Choosing a web framework, meta-rationally
A case study in meta-rational judgment.
This post demystifies a critically important process; one that is often misunderstood as “a matter of taste,” “intuitive,” or even as deliberate obfuscation.
The post illustrates aspects of meta-rationality with a detailed case study: how I chose a software framework for my personal web sites.
The recent rise of coding agents has made the tech industry suddenly recognize the value of meta-rational competence in product design and system architecting. However, that is usually termed “taste”: mysterious and ineffable.
What does “architectural taste” actually consist of, in software development? The answer here partially generalizes to meta-rational judgments in other, dissimilar fields.
Some themes the post explains, using a concrete example:
Meta-rational judgment may include rational evaluation, but must go beyond that.

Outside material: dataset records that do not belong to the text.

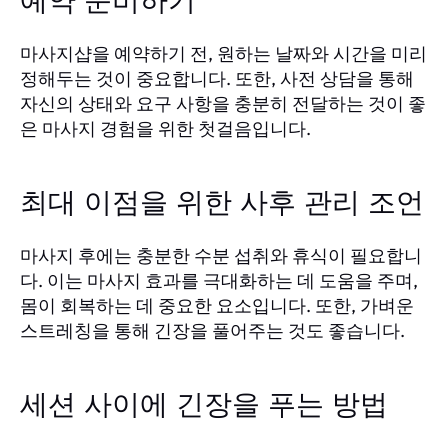
예약 준비하기
마사지샵을 예약하기 전, 원하는 날짜와 시간을 미리
정해두는 것이 중요합니다. 또한, 사전 상담을 통해
자신의 상태와 요구 사항을 충분히 전달하는 것이 좋
은 마사지 경험을 위한 첫걸음입니다.
최대 이점을 위한 사후 관리 조언
마사지 후에는 충분한 수분 섭취와 휴식이 필요합니
다. 이는 마사지 효과를 극대화하는 데 도움을 주며,
몸이 회복하는 데 중요한 요소입니다. 또한, 가벼운
스트레칭을 통해 긴장을 풀어주는 것도 좋습니다.
세션 사이에 긴장을 푸는 방법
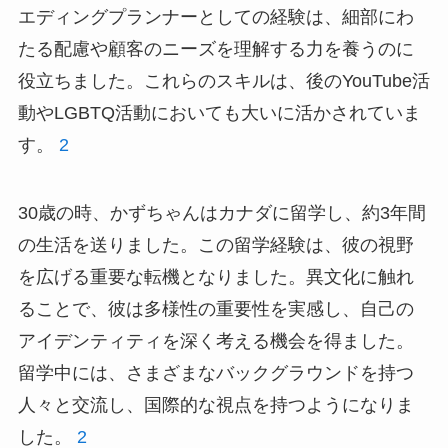
エディングプランナーとしての経験は、細部にわ
たる配慮や顧客のニーズを理解する力を養うのに
役立ちました。これらのスキルは、後のYouTube活
動やLGBTQ活動においても大いに活かされていま
す。
2
30歳の時、かずちゃんはカナダに留学し、約3年間
の生活を送りました。この留学経験は、彼の視野
を広げる重要な転機となりました。異文化に触れ
ることで、彼は多様性の重要性を実感し、自己の
アイデンティティを深く考える機会を得ました。
留学中には、さまざまなバックグラウンドを持つ
人々と交流し、国際的な視点を持つようになりま
した。
2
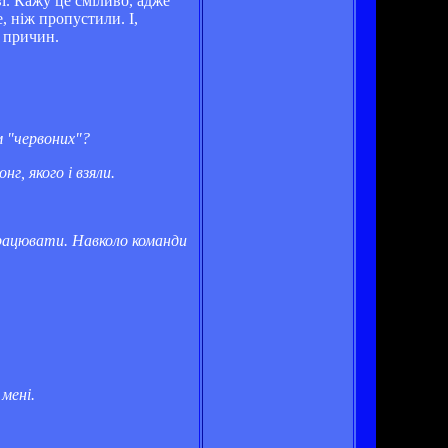
ві. Кажу це сміливо, адже
, ніж пропустили. І,
ь причин.
м "червоних"?
, якого і взяли.
працювати. Навколо команди
мені.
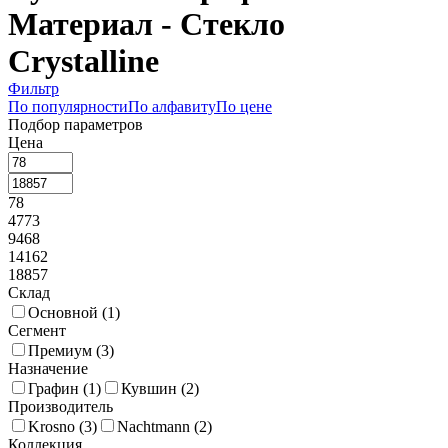
Материал - Стекло
Crystalline
Фильтр
По популярности
По алфавиту
По цене
Подбор параметров
Цена
78
4773
9468
14162
18857
Склад
Основной (
1
)
Сегмент
Премиум (
3
)
Назначение
Графин (
1
)
Кувшин (
2
)
Производитель
Krosno (
3
)
Nachtmann (
2
)
Коллекция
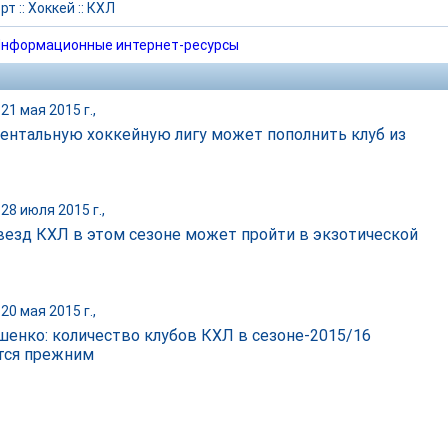
рт
::
Хоккей
::
КХЛ
нформационные интернет-ресурсы
21 мая 2015 г.,
ентальную хоккейную лигу может пополнить клуб из
28 июля 2015 г.,
везд КХЛ в этом сезоне может пройти в экзотической
20 мая 2015 г.,
енко: количество клубов КХЛ в сезоне-2015/16
тся прежним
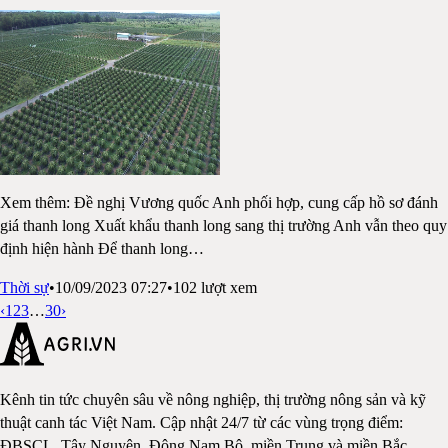
Xem thêm: Đề nghị Vương quốc Anh phối hợp, cung cấp hồ sơ đánh
giá thanh long Xuất khẩu thanh long sang thị trường Anh vẫn theo quy
định hiện hành Để thanh long
…
Thời sự
•
10/09/2023 07:27
•
102
lượt xem
‹
1
2
3
…
30
›
Kênh tin tức chuyên sâu về nông nghiệp, thị trường nông sản và kỹ
thuật canh tác Việt Nam. Cập nhật 24/7 từ các vùng trọng điểm:
ĐBSCL, Tây Nguyên, Đông Nam Bộ, miền Trung và miền Bắc.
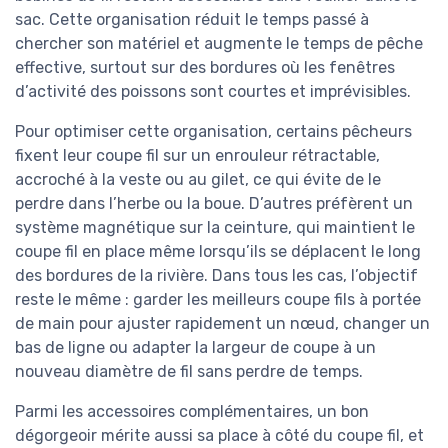
sac. Cette organisation réduit le temps passé à
chercher son matériel et augmente le temps de pêche
effective, surtout sur des bordures où les fenêtres
d’activité des poissons sont courtes et imprévisibles.
Pour optimiser cette organisation, certains pêcheurs
fixent leur coupe fil sur un enrouleur rétractable,
accroché à la veste ou au gilet, ce qui évite de le
perdre dans l’herbe ou la boue. D’autres préfèrent un
système magnétique sur la ceinture, qui maintient le
coupe fil en place même lorsqu’ils se déplacent le long
des bordures de la rivière. Dans tous les cas, l’objectif
reste le même : garder les meilleurs coupe fils à portée
de main pour ajuster rapidement un nœud, changer un
bas de ligne ou adapter la largeur de coupe à un
nouveau diamètre de fil sans perdre de temps.
Parmi les accessoires complémentaires, un bon
dégorgeoir mérite aussi sa place à côté du coupe fil, et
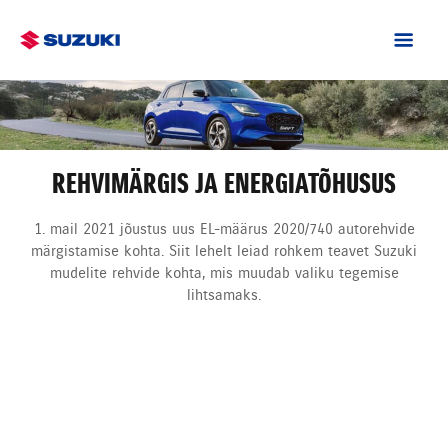
REHVIMÄRGIS JA ENERGIATÕHUSUS
1. mail 2021 jõustus uus EL-määrus 2020/740 autorehvide
märgistamise kohta. Siit lehelt leiad rohkem teavet Suzuki
mudelite rehvide kohta, mis muudab valiku tegemise
lihtsamaks.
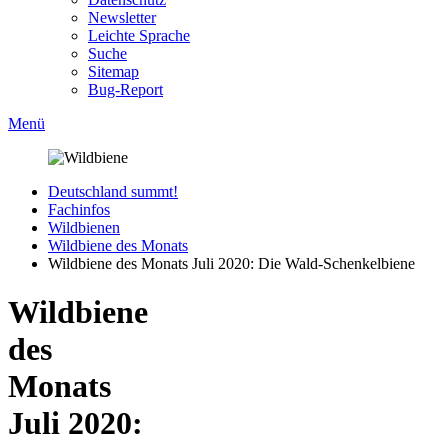
Newsletter
Leichte Sprache
Suche
Sitemap
Bug-Report
Menü
Deutschland summt!
Fachinfos
Wildbienen
Wildbiene des Monats
Wildbiene des Monats Juli 2020: Die Wald-Schenkelbiene
Wildbiene
des
Monats
Juli 2020:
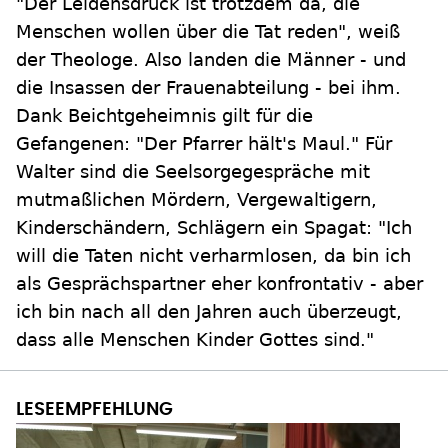
"Der Leidensdruck ist trotzdem da, die
Menschen wollen über die Tat reden", weiß
der Theologe. Also landen die Männer - und
die Insassen der Frauenabteilung - bei ihm.
Dank Beichtgeheimnis gilt für die
Gefangenen: "Der Pfarrer hält's Maul." Für
Walter sind die Seelsorgegespräche mit
mutmaßlichen Mördern, Vergewaltigern,
Kinderschändern, Schlägern ein Spagat: "Ich
will die Taten nicht verharmlosen, da bin ich
als Gesprächspartner eher konfrontativ - aber
ich bin nach all den Jahren auch überzeugt,
dass alle Menschen Kinder Gottes sind."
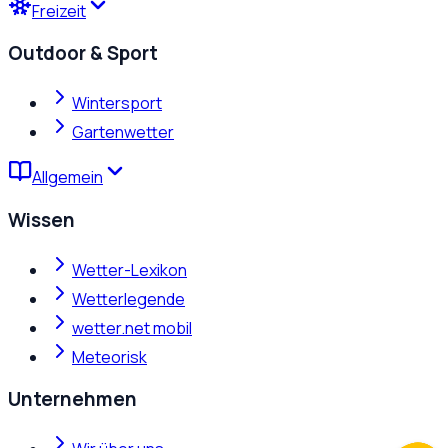
Freizeit
Outdoor & Sport
Wintersport
Gartenwetter
Allgemein
Wissen
Wetter-Lexikon
Wetterlegende
wetter.net mobil
Meteorisk
Unternehmen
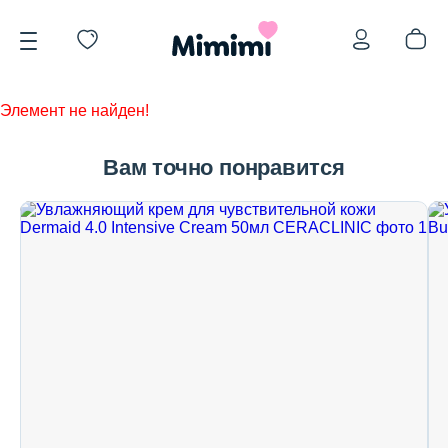
Элемент не найден!
Вам точно понравится
*OVERSTOCK -30%
Уход за лицом
Волосы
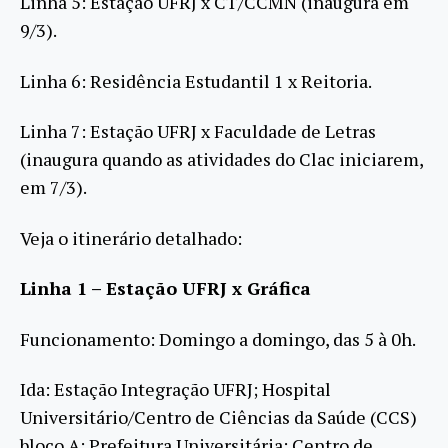
Linha 5: Estação UFRJ x CT/CCMN (inaugura em
9/3).
Linha 6: Residência Estudantil 1 x Reitoria.
Linha 7: Estação UFRJ x Faculdade de Letras
(inaugura quando as atividades do Clac iniciarem,
em 7/3).
Veja o itinerário detalhado:
Linha 1 – Estação UFRJ x Gráfica
Funcionamento: Domingo a domingo, das 5 à 0h.
Ida: Estação Integração UFRJ; Hospital
Universitário/Centro de Ciências da Saúde (CCS)
bloco A; Prefeitura Universitária; Centro de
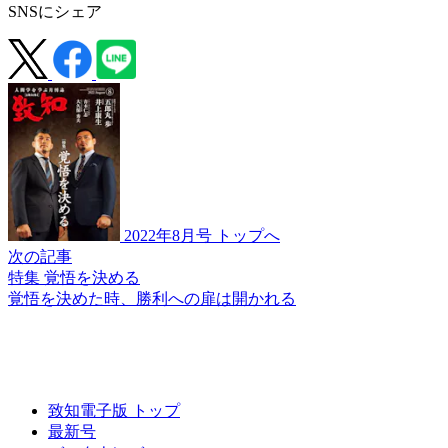
SNSにシェア
2022年8月号 トップへ
次の記事
特集 覚悟を決める
覚悟を決めた時、
勝利への扉は開かれる
致知電子版 トップ
最新号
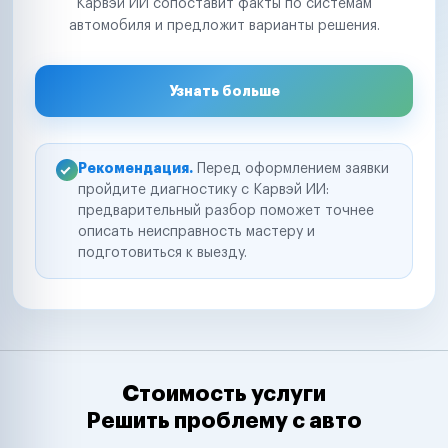
Карвэй ИИ сопоставит факты по системам
автомобиля и предложит варианты решения.
Узнать больше
Рекомендация.
Перед оформлением заявки
пройдите диагностику с Карвэй ИИ:
предварительный разбор поможет точнее
описать неисправность мастеру и
подготовиться к выезду.
Стоимость услуги
Решить проблему с авто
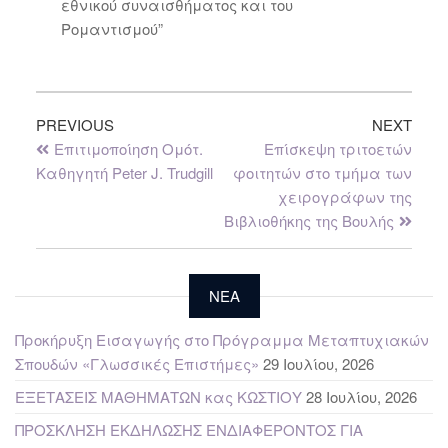
εθνικού συναισθήματος και του
Ρομαντισμού”
PREVIOUS
NEXT
Επιτιμοποίηση Ομότ.
Επίσκεψη τριτοετών
Καθηγητή Peter J. Trudgill
φοιτητών στο τμήμα των
χειρογράφων της
Βιβλιοθήκης της Βουλής
NEA
Προκήρυξη Εισαγωγής στο Πρόγραμμα Μεταπτυχιακών
Σπουδών «Γλωσσικές Επιστήμες»
29 Ιουλίου, 2026
ΕΞΕΤΑΣΕΙΣ ΜΑΘΗΜΑΤΩΝ κας ΚΩΣΤΙΟΥ
28 Ιουλίου, 2026
ΠΡΟΣΚΛΗΣΗ ΕΚΔΗΛΩΣΗΣ ΕΝΔΙΑΦΕΡΟΝΤΟΣ ΓΙΑ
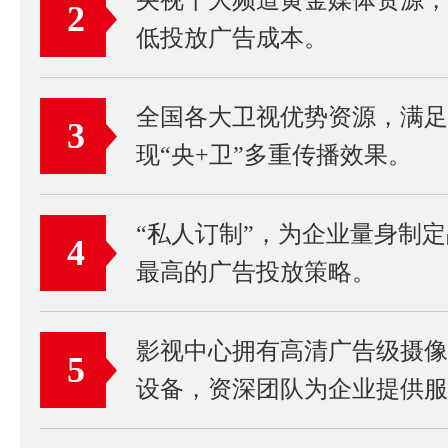
2
低投放广告成本。
全国各大卫视优势资源，满足
3
现“央+卫”多重传播效果。
“私人订制”，为企业量身制
4
最高的广告投放策略。
影视中心拥有高清广告级摄
5
设备，资深团队为企业提供服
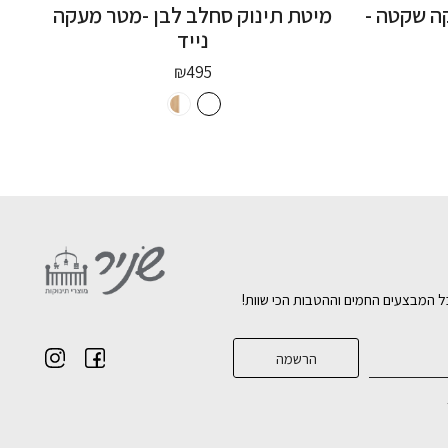
קה שקטה -
מיטת תינוק סחלב לבן -מטר מעקה
נייד
₪
495
ל המבצעים החמים וההטבות הכי שוות!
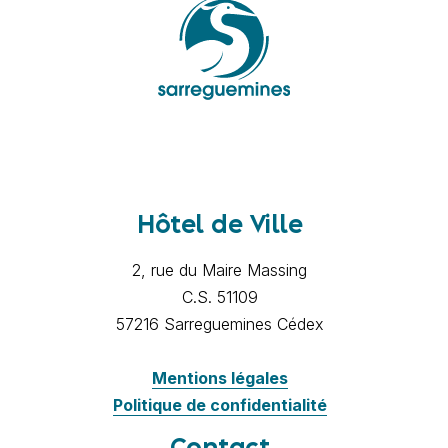
Hôtel de Ville
2, rue du Maire Massing
C.S. 51109
57216 Sarreguemines Cédex
Mentions légales
Politique de confidentialité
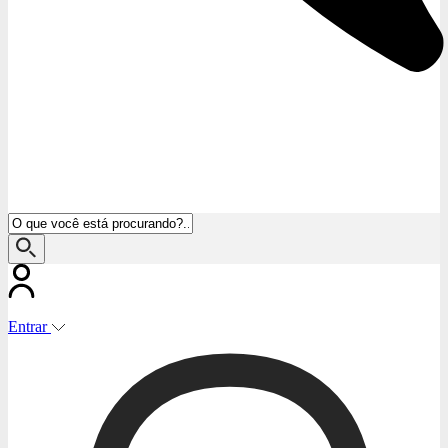
Entrar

It addresses inherently nebulous situations that may contain unknown unknowns: critical factors you don’t know exist, or have chosen to overlook in order to reduce complexity.
Consequently, unlike in rational evaluation, there are no reliable methods, and no correct or incorrect answers. Nevertheless, many rules of thumb and understandable processes may prove valuable. And, a judgment may be wise or unwise, with good or bad consequences.
Much of the task of software architecting is figuring out specifically what the task actually is. Rationality is about problem solving, and architecting is mostly not that. Meta-rationality includes problem finding and problem defining.
Nebulous contexts and purposes have no definite descriptions. We use meta-rationality to understand a murky situation within which a problem may emerge. This requires “dual vision,” simultaneously microscopic and panoramic. In software architecting, that mediates between a zoomed-in view of the intricate assemblage of technical details on the one hand; and on the other, a big-picture understanding of the context in which the software will be used, the purposes for building it, and the overall shape of the system.
Meta-rationality works with statements “true in the specific sense relevant for this context and purpose.” Those “sort-of truths” are all that are available in nebulous situations. This contrasts with “really truly true truths,” which rationality relies on.
“Taste” and “intuition” are thought-terminating cliches. We use them as excuses to avoid diligence in making meta-rational judgments. That work is often critically important, but emotionally uncomfortable because there are no reliable methods. Nevertheless, individual cases can usually be demystified, and justified with straightforward explanations after the fact.
This post aims to give a sense of what meta-rationality is, using this concrete example. That can be helpful before going on to a more general and abstract explanation. It is not intended as a practical guide to choosing web frameworks. However, if you want to learn that, it does show the shape of the task. That may help orient you for more detailed discussions.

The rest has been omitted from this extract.